Anglo American: Copper and iron ore lead strong operational performance
In its Interim Results 2025, Anglo American pointed out its portfolio simplification as the successful demerger of Valterra Platinum that unlocked significant value for shareholders, steelmaking coal and nickel sales agreed, and De Beers in process.
HIGHLIGHTS
Strong production and cost performance: EBITDA margins of 48% in copper and 44% in premium iron ore
Underlying EBITDA* of $3.0 billion from continuing operations, reflecting challenging rough diamond trading conditions
On track to deliver committed $1.8 billion of cost savings: $1.3 billion realised by the end of June 2025
Strong cash conversion at 108%, with further reductions in working capital delivered
Net debt* of $10.8 billion, prior to receipt of majority of portfolio simplification proceeds
$0.1 billion interim dividend, equal to $0.07 per share, consistent with our 40% payout policy, reflecting negative earnings from discontinued operations and lack of contribution from De Beers
Note: Continuing operations includes Anglo American’s future portfolio and De Beers, per accounting requirements; discontinued operations includes the Platinum, Steelmaking Coal and Nickel businesses.

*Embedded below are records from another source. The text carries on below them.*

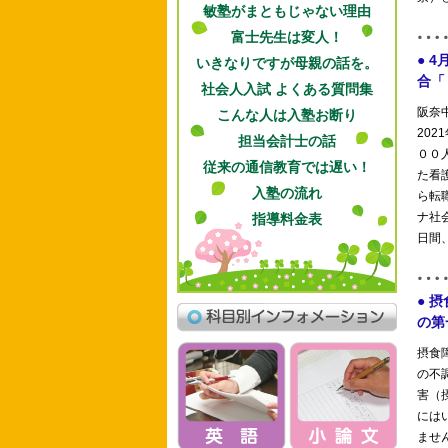
敏塾がまともじゃない理由
富士先生は変人！
いきなりですが母親の話を。
社会人入試 よくある質問集
こんな人は入塾お断り
担当会計士の話
従来の通信教育では遅い！
入塾の流れ
指導料金表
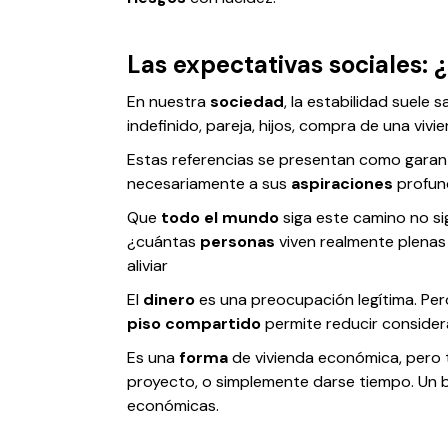
Las expectativas sociales:
En nuestra
sociedad
, la estabilidad suele
indefinido, pareja, hijos, compra de una vivie
Estas referencias se presentan como garant
necesariamente a sus
aspiraciones
profun
Que
todo el mundo
siga este camino no si
¿cuántas
personas
viven realmente plenas
aliviar
El
dinero
es una preocupación legítima. P
piso compartido
permite reducir consider
Es una
forma
de vivienda económica, pero t
proyecto, o simplemente darse tiempo. Un
económicas.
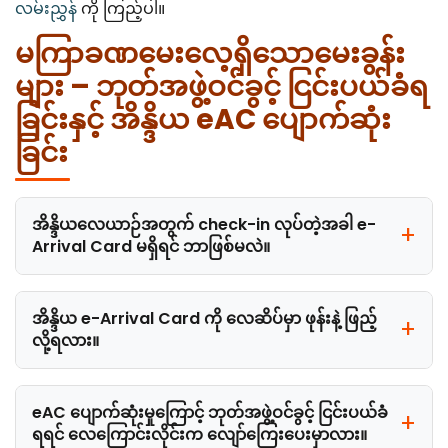
လမ်းညွှန်
ကို ကြည့်ပါ။
မကြာခဏမေးလေ့ရှိသောမေးခွန်း
များ – ဘုတ်အဖွဲ့ဝင်ခွင့် ငြင်းပယ်ခံရ
ခြင်းနှင့် အိန္ဒိယ eAC ပျောက်ဆုံး
ခြင်း
အိန္ဒိယလေယာဉ်အတွက် check-in လုပ်တဲ့အခါ e-
Arrival Card မရှိရင် ဘာဖြစ်မလဲ။
အိန္ဒိယ e-Arrival Card ကို လေဆိပ်မှာ ဖုန်းနဲ့ ဖြည့်
လို့ရလား။
eAC ပျောက်ဆုံးမှုကြောင့် ဘုတ်အဖွဲ့ဝင်ခွင့် ငြင်းပယ်ခံ
ရရင် လေကြောင်းလိုင်းက လျော်ကြေးပေးမှာလား။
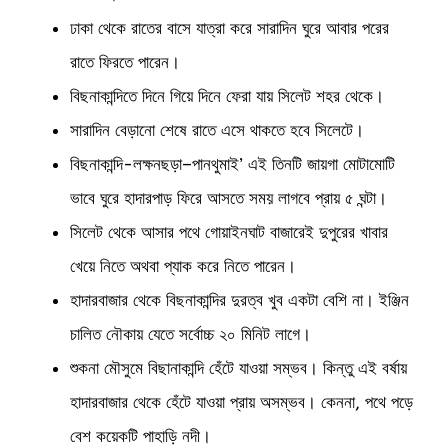
ঢাকা থেকে রাতের বাসে যাত্রা করে সারাদিন ঘুরে আবার পরের
রাতে ফিরতে পারেন।
বিছনাকান্দিতে দিনে গিয়ে দিনে ফেরা যায় সিলেট শহর থেকে।
সারাদিন বেড়ানো শেষে রাতে এসে থাকতে হবে সিলেটে।
বিছনাকান্দি-লক্ষনছড়া–পানথুমাই’ এই তিনটি জায়গা মোটামোটি
ভাবে ঘুরে হাদারপাড় ফিরে আসতে সময় লাগবে প্রায় ৫ ঘন্টা।
সিলেট থেকে আসার পথে গোয়াইনঘাট বাজারেই দুপুরের খাবার
খেয়ে নিতে অথবা প্যাক করে নিতে পারেন।
হাদারবাজার থেকে বিছনাকান্দির দুরত্ব খুব একটা বেশি না। ইঞ্জিন
চালিত নৌকায় যেতে সর্বোচ্চ ২০ মিনিট লাগে।
শুকনা মৌসুমে বিছানাকান্দি হেঁটে যাওয়া সম্ভব। কিন্তু এই বর্ষায়
হাদারবাজার থেকে হেঁটে যাওয়া প্রায় অসম্ভব। কেননা, পথে পড়ে
বেশ কয়েকটি পাহাড়ি নদী।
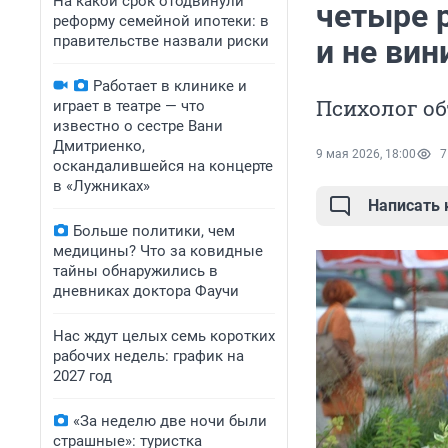
На какой срок отодвинули
четыре р
реформу семейной ипотеки: в
правительстве назвали риски
и не вин
Работает в клинике и
Психолог об
играет в театре — что
известно о сестре Вани
Дмитриенко,
9 мая 2026, 18:00
7
оскандалившейся на концерте
в «Лужниках»
Написать
Больше политики, чем
медицины? Что за ковидные
тайны обнаружились в
дневниках доктора Фаучи
Нас ждут целых семь коротких
рабочих недель: график на
2027 год
«За неделю две ночи были
страшные»: туристка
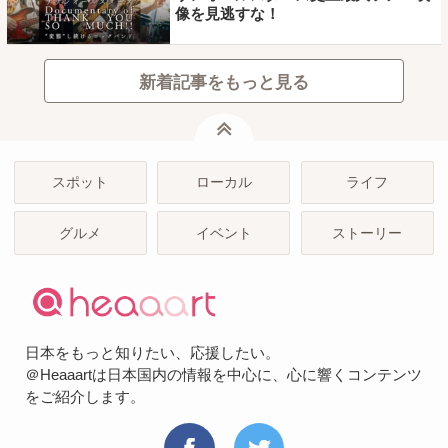
像を見逃すな！
新着記事をもっと見る
ページトップ
スポット
ローカル
ライフ
グルメ
イベント
ストーリー
日本をもっと知りたい、応援したい。
＠Heaaartは日本国内の情報を中心に、心に響くコンテンツ
をご紹介します。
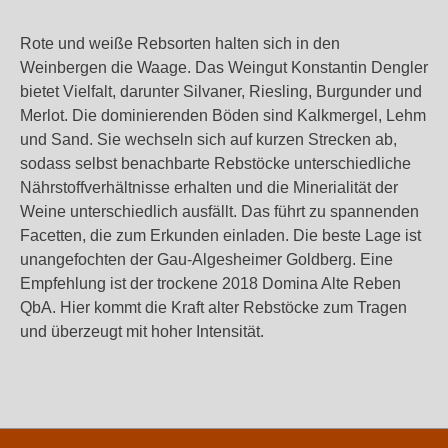
Rote und weiße Rebsorten halten sich in den
Weinbergen die Waage. Das Weingut Konstantin Dengler
bietet Vielfalt, darunter Silvaner, Riesling, Burgunder und
Merlot. Die dominierenden Böden sind Kalkmergel, Lehm
und Sand. Sie wechseln sich auf kurzen Strecken ab,
sodass selbst benachbarte Rebstöcke unterschiedliche
Nährstoffverhältnisse erhalten und die Minerialität der
Weine unterschiedlich ausfällt. Das führt zu spannenden
Facetten, die zum Erkunden einladen. Die beste Lage ist
unangefochten der Gau-Algesheimer Goldberg. Eine
Empfehlung ist der trockene 2018 Domina Alte Reben
QbA. Hier kommt die Kraft alter Rebstöcke zum Tragen
und überzeugt mit hoher Intensität.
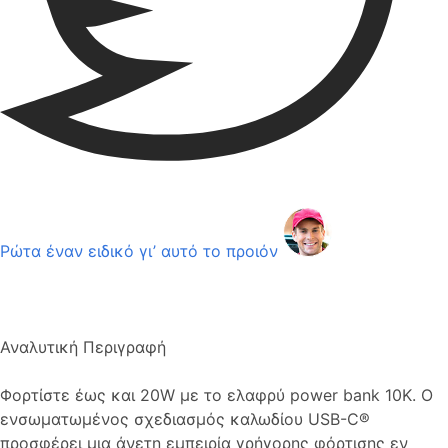
Ρώτα έναν ειδικό γι’ αυτό το προιόν
Αναλυτική Περιγραφή
Φορτίστε έως και 20W με το ελαφρύ power bank 10K. Ο
ενσωματωμένος σχεδιασμός καλωδίου USB-C®
προσφέρει μια άνετη εμπειρία γρήγορης φόρτισης εν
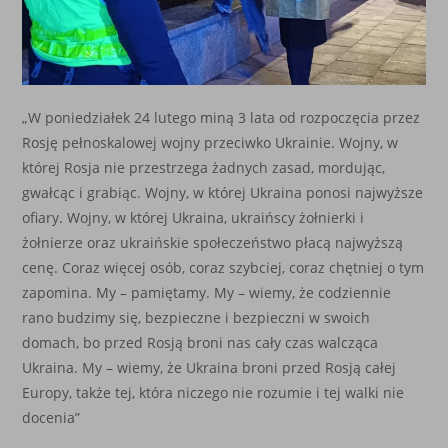
„W poniedziałek 24 lutego miną 3 lata od rozpoczęcia przez
Rosję pełnoskalowej wojny przeciwko Ukrainie. Wojny, w
której Rosja nie przestrzega żadnych zasad, mordując,
gwałcąc i grabiąc. Wojny, w której Ukraina ponosi najwyższe
ofiary. Wojny, w której Ukraina, ukraińscy żołnierki i
żołnierze oraz ukraińskie społeczeństwo płacą najwyższą
cenę. Coraz więcej osób, coraz szybciej, coraz chętniej o tym
zapomina. My – pamiętamy. My – wiemy, że codziennie
rano budzimy się, bezpieczne i bezpieczni w swoich
domach, bo przed Rosją broni nas cały czas walcząca
Ukraina. My – wiemy, że Ukraina broni przed Rosją całej
Europy, także tej, która niczego nie rozumie i tej walki nie
docenia”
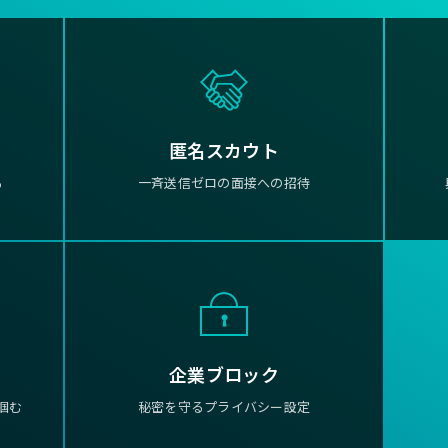
匿名スカウト
る
一斉送信ゼロの面接への招待
企業ブロック
掴む
秘密を守るプライバシー設定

Duncan Wanblad, CEO of Anglo American, said: “We are delivering on our strategy, transforming Anglo American into a higher margin, more cash generative and more valuable mining company. By focusing on our exceptional copper, premium iron ore and crop nutrients resource endowments, each with significant value-accretive growth options, we are unlocking material value for our shareholders by delivering the see-through value of our portfolio, in which we expect copper to account for more than 60% of EBITDA.
“Safety is our number one value and always our first priority. We continue to make progress towards our goal of zero harm, with a further major improvement in the first half on what was our lowest-ever injury rate in 2024. I am, though, sorry to report the loss of two colleagues following accidents in Brazil and Zimbabwe. We are unconditional in our commitment to safety and we extend our heartfelt condolences to their families, friends and colleagues.
“I am delighted that the first half saw our continued strong operational and cost performance in copper and iron ore, coupled with further momentum towards our committed $1.8 billion of cost savings. Group underlying EBITDA of $3.0 billion from continuing operations reflects this focus on cost discipline, despite the challenging rough diamond market conditions. While 2025 is very much a year of transition, we maintained a strong EBITDA margin for our go-forward business at 43% (consistent with the prior period, on a pro forma basis(1)), compared with our current overall margin position of 32% from continuing operations (2024: 37%).
“We have made further good progress towards our simplified portfolio. In May, we completed the demerger of the majority of our interest in Valterra Platinum to our shareholders and we expect to monetise our residual 19.9% interest – currently valued at $2.6 billion – responsibly over time. We are also continuing to progress the agreed steelmaking coal and nickel business sale transactions. We expect a material strengthening of our balance sheet flexibility upon receipt of proceeds from these transactions. The work to separate De Beers is well under way, with action taken to strengthen cash flow as we position De Beers for long-term success and value realisation.
“Our clear and decisive actions are transforming Anglo American into a highly attractive and differentiated value proposition for the long term, offering strong cash generation to support sustainable shareholder returns combined with the capabilities and longstanding relationship networks to deliver our full value and growth potential.”